Millions of American families with subprime mortgages - including one out of 26 Maryland homeowners - face an increasing likelihood of losing their homes to foreclosure over the next two years because of the Bush administration's opposition to legislation that it wrongly views as a bailout of irresponsible borrowers. The bill would allow the Federal Housing Administration to guarantee up to $300 billion in affordable mortgages for troubled homeowners; it's overdue relief. Members of Congress, Republicans and Democrats, should recognize the social and economic dangers of failing to help these homeowners and pass this bill with veto-proof majorities.

It is not just the homeowners who will suffer if substantial help isn't found. An additional 40 million neighboring homeowners may see their property values and their municipalities' tax bases drop by as much as $356 billion, largely over the next two years, recent studies show. In Maryland alone, $12 billion in state and local taxes is projected to be lost.

Bush administration officials and some Republicans in Congress are opposed to the legislation because they believe it would help people who are victims of their own irresponsible decisions. A Republican alternative, including steps to protect consumers from fraudulent or unscrupulous lending practices, was rejected last week. Meanwhile, lenders are fighting a Federal Reserve plan to tighten lending rules.

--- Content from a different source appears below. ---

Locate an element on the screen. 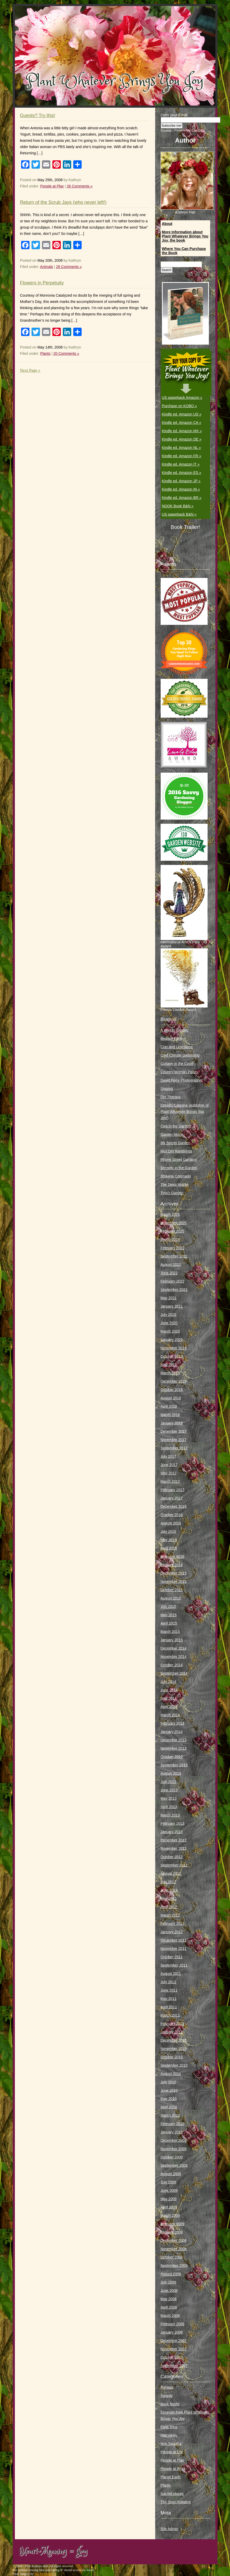 This screenshot has width=230, height=2576. November 2007 is located at coordinates (174, 2349).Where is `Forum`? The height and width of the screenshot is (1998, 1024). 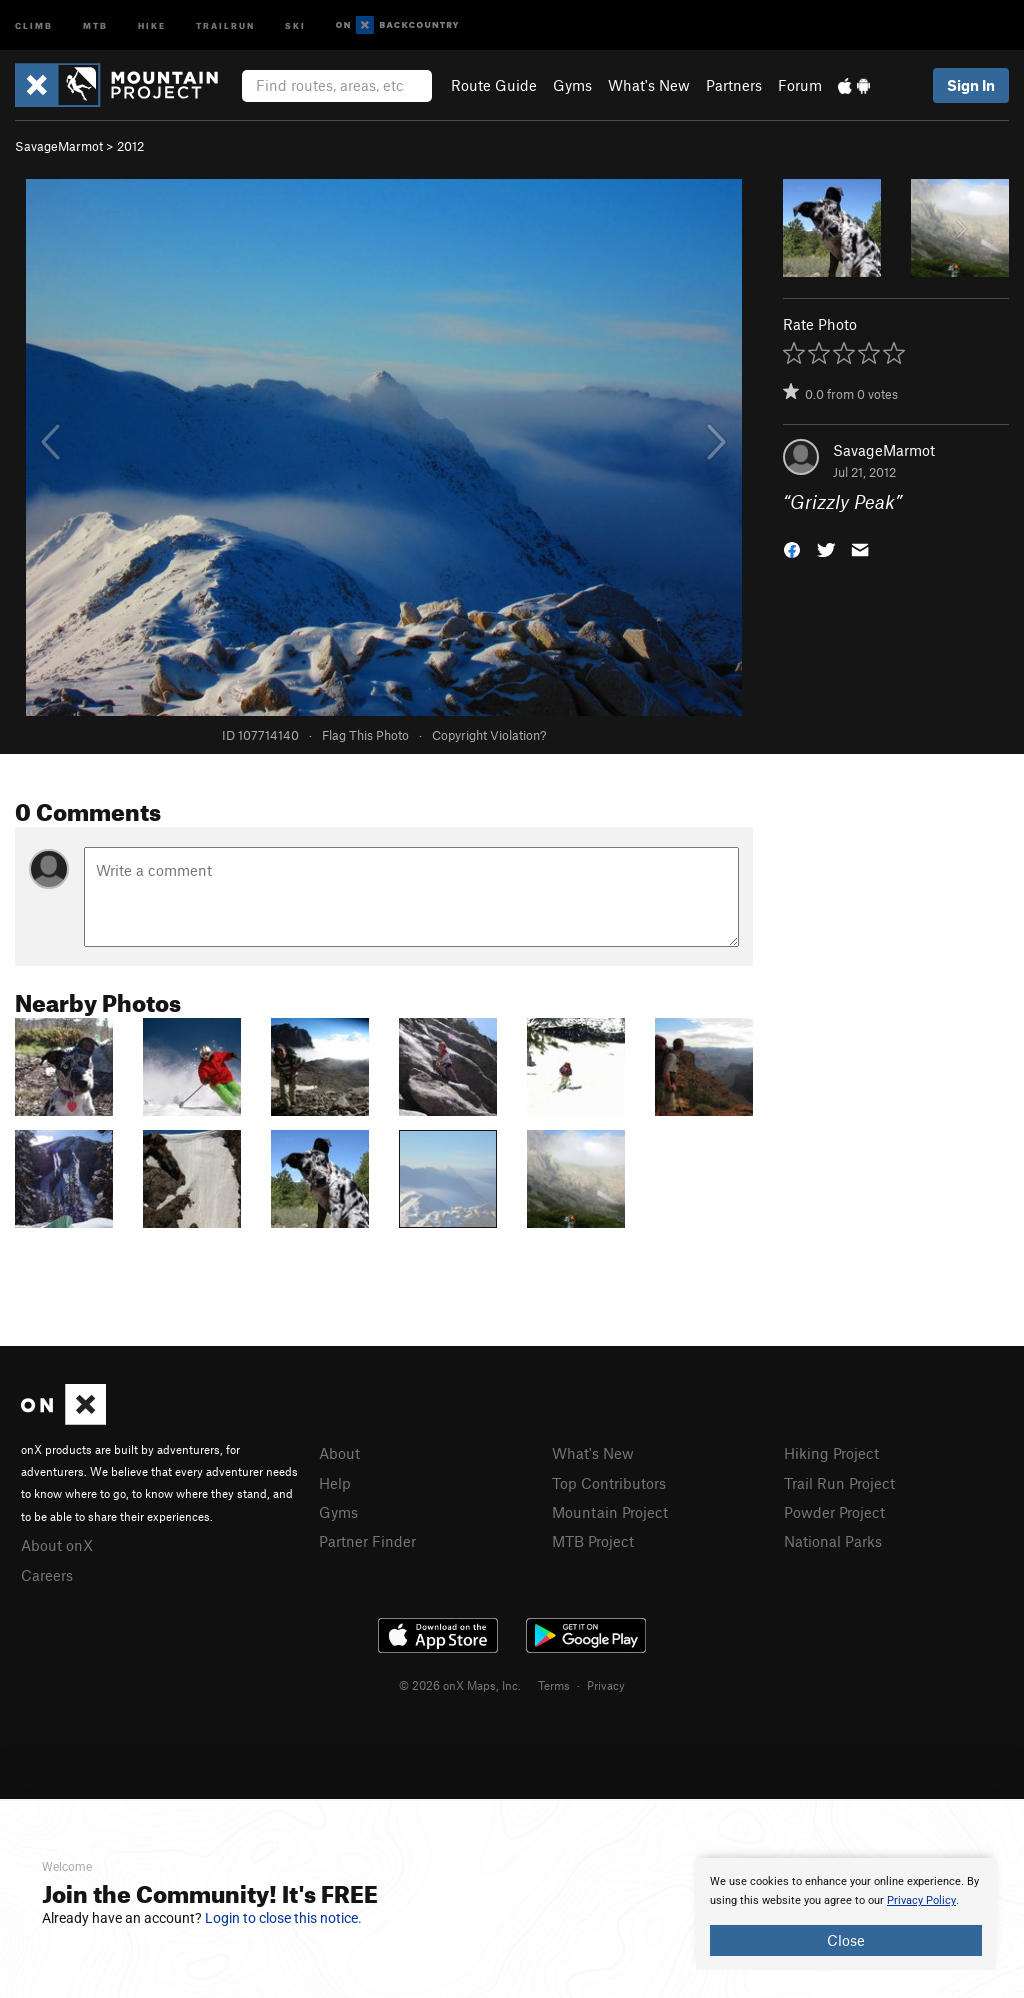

It's unfair to blame only consumers for the housing crisis, which has its roots in the reckless subprime lending practices of mortgage brokers, banks and investors who made billions from the bundling and resale of sub prime mortgages. When the investment bank Bear Stearns, a particularly aggressive player in this market, found itself trapped in a credit squeeze caused by its sub holdings, the Federal Reserve guaranteed hundreds of billions in loans to keep the institution afloat. The Fed justified the rescue as necessary to protect the nation's economy. Helping subprime mortgage holders with new guarantees could do the same. Congress should act swiftly to provide that help.